Computer Science – 1.3 Compression | e-Consult
1.3 Compression (1 questions)
Login to see all questions.
Click on a question to view the answer
Huffman coding is a variable-length prefix coding algorithm used for lossless data compression. It assigns shorter codes to more frequent symbols and longer codes to less frequent symbols. This results in an overall reduction in the average number of bits required to represent the data.
Example:
- Calculate the frequency of each character: A: 0.4, B: 0.2, C: 0.3, D: 0.1
- Create a priority queue (min-heap) with the characters and their frequencies.

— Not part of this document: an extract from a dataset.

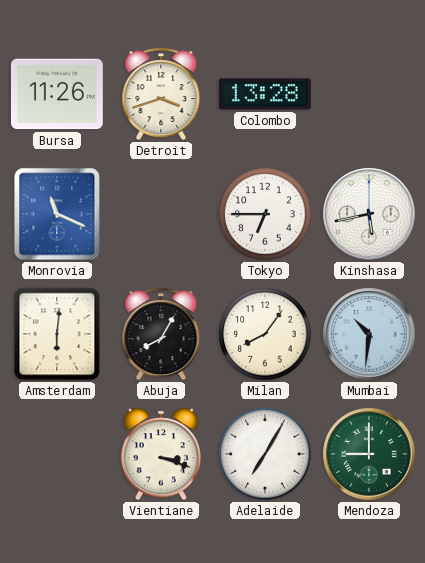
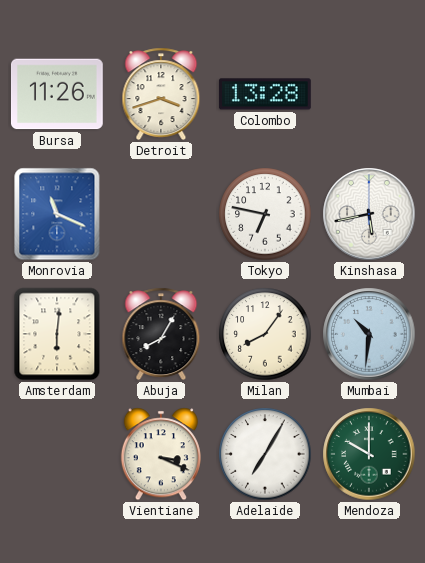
Tokyo: 6:45 -> 6:47
Vientiane: 3:18 -> 3:19
Mendoza: 9:00 -> 10:00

- Repeatedly combine the two nodes with the lowest frequencies into a new node with a frequency equal to the sum of their frequencies. This process continues until only one node remains, which represents the root of the Huffman tree.

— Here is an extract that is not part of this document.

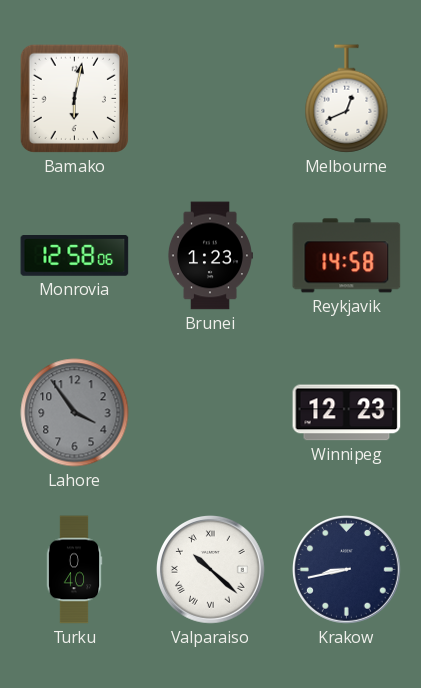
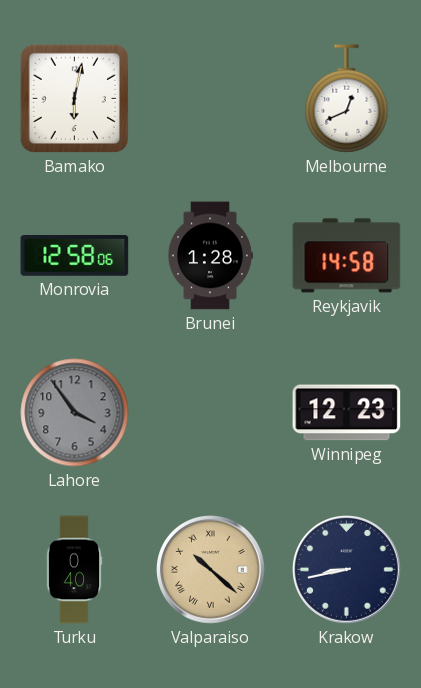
Brunei: 1:23 -> 1:28
Valparaiso dial: white -> champagne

- Assign codes to each character based on the path taken from the root to the character in the Huffman tree. Left branches are assigned '0' and right branches are assigned '1'.
Huffman Codes:
| Character | Frequency | Huffman Code |
| A | 0.4 | 0 |
| B | 0.2 | 10 |
| C | 0.3 | 11 |
| D | 0.1 | 100 |
Average Code Length: (0.4 * 1) + (0.2 * 2) + (0.3 * 2) + (0.1 * 3) = 0.4 + 0.4 + 0.6 + 0.3 = 1.7 bits per character. The uncompressed data would require 8 bits per character. Therefore, the average compression ratio is approximately 8/1.7 = 4.76:1. This demonstrates how Huffman coding can achieve significant compression, especially when there are significant differences in character frequencies.